======== Dataset records
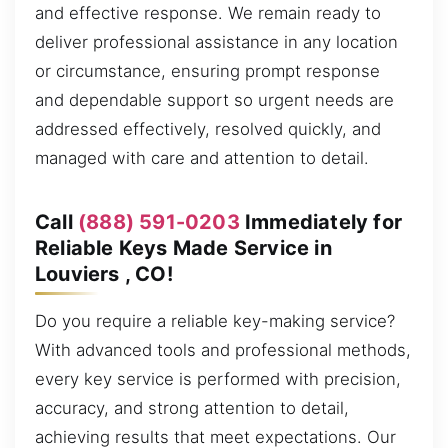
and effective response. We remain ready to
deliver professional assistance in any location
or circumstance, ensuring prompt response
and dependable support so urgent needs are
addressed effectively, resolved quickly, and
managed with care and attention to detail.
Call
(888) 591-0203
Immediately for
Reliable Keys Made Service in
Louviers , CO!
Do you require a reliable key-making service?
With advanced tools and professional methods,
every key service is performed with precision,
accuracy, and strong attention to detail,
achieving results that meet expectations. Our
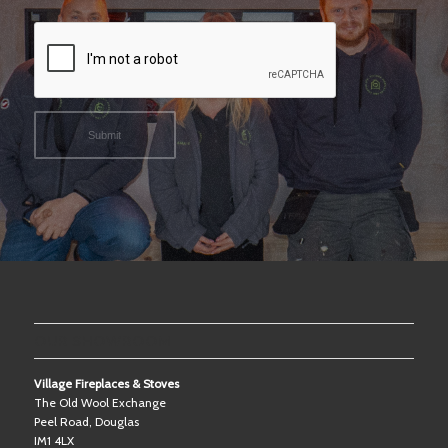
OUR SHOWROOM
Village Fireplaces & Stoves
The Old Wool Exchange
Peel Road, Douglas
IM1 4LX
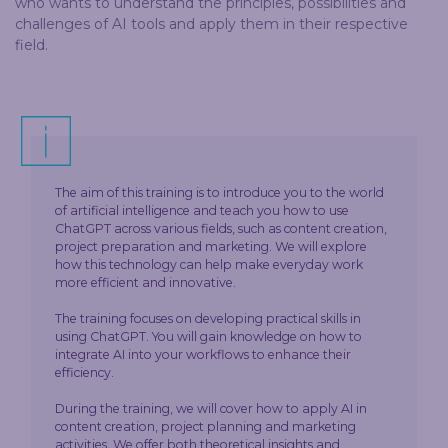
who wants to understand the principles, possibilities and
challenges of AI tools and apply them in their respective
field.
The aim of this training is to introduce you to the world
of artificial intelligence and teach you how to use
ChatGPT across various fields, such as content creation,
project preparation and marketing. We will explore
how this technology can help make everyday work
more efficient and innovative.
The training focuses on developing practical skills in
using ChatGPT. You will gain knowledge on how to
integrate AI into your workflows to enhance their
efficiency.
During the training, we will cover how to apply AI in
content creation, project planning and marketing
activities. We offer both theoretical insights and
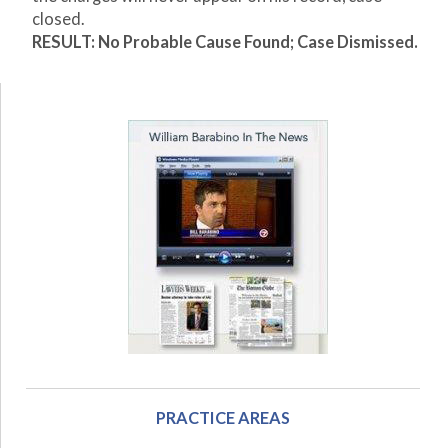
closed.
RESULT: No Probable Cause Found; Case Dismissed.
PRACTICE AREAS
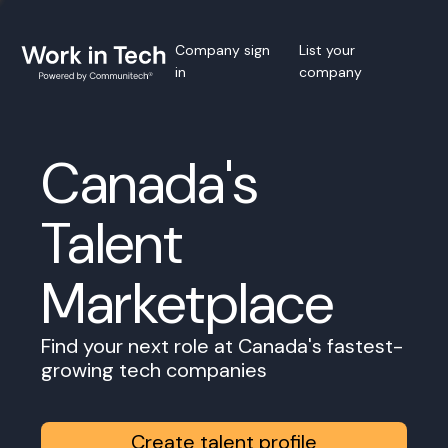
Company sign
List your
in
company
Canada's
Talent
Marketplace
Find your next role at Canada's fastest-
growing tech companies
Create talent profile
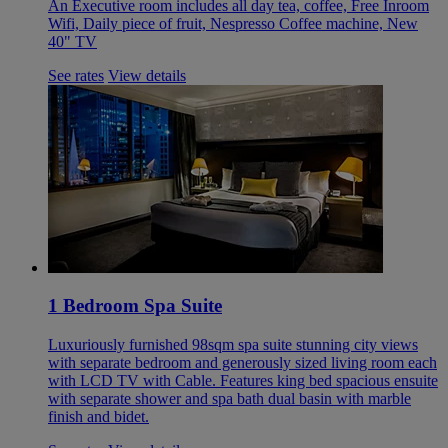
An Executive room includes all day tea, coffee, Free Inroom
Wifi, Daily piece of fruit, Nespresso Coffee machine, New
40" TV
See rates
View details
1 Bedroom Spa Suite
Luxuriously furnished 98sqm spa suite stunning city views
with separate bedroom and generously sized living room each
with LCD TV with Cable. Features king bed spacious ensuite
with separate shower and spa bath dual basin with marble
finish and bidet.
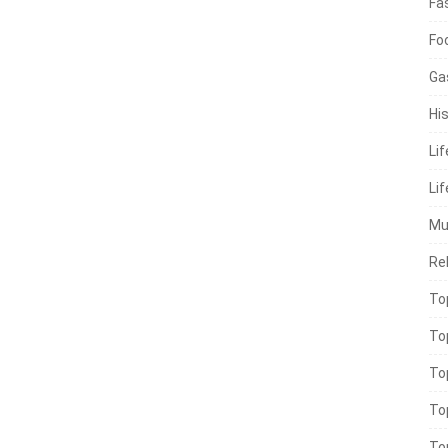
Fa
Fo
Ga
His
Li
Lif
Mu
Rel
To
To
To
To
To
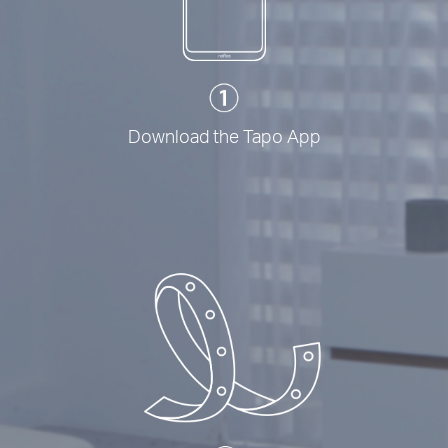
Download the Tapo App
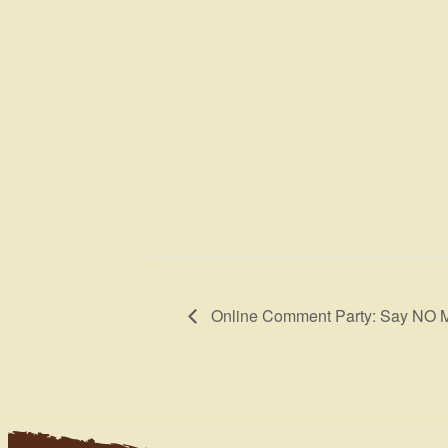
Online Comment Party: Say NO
================
Transcribe all of the records exactly, without reproducing their pictures.

*Output of the exercise:*
and effective response. We remain ready to
deliver professional assistance in any location
or circumstance, ensuring prompt response
and dependable support so urgent needs are
addressed effectively, resolved quickly, and
managed with care and attention to detail.
Call
(888) 591-0203
Immediately for
Reliable Keys Made Service in
Louviers , CO!
Do you require a reliable key-making service?
With advanced tools and professional methods,
every key service is performed with precision,
accuracy, and strong attention to detail,
achieving results that meet expectations. Our
OUR SHOWROOM
Village Fireplaces & Stoves
The Old Wool Exchange
Peel Road, Douglas
IM1 4LX
who wants to understand the principles, possibilities and
challenges of AI tools and apply them in their respective
field.
The aim of this training is to introduce you to the world
of artificial intelligence and teach you how to use
ChatGPT across various fields, such as content creation,
project preparation and marketing. We will explore
how this technology can help make everyday work
more efficient and innovative.
The training focuses on developing practical skills in
using ChatGPT. You will gain knowledge on how to
integrate AI into your workflows to enhance their
efficiency.
During the training, we will cover how to apply AI in
content creation, project planning and marketing
activities. We offer both theoretical insights and
closed.
RESULT: No Probable Cause Found; Case Dismissed.
PRACTICE AREAS
Company sign
List your
in
company
Canada's
Talent
Marketplace
Find your next role at Canada's fastest-
growing tech companies
Create talent profile
An Executive room includes all day tea, coffee, Free Inroom
Wifi, Daily piece of fruit, Nespresso Coffee machine, New
40" TV
See rates
View details
1 Bedroom Spa Suite
Luxuriously furnished 98sqm spa suite stunning city views
with separate bedroom and generously sized living room each
with LCD TV with Cable. Features king bed spacious ensuite
with separate shower and spa bath dual basin with marble
finish and bidet.
Fa
Fo
Ga
His
Li
Lif
Mu
Rel
To
To
To
To
To
Download the Tapo App
Online Comment Party: Say NO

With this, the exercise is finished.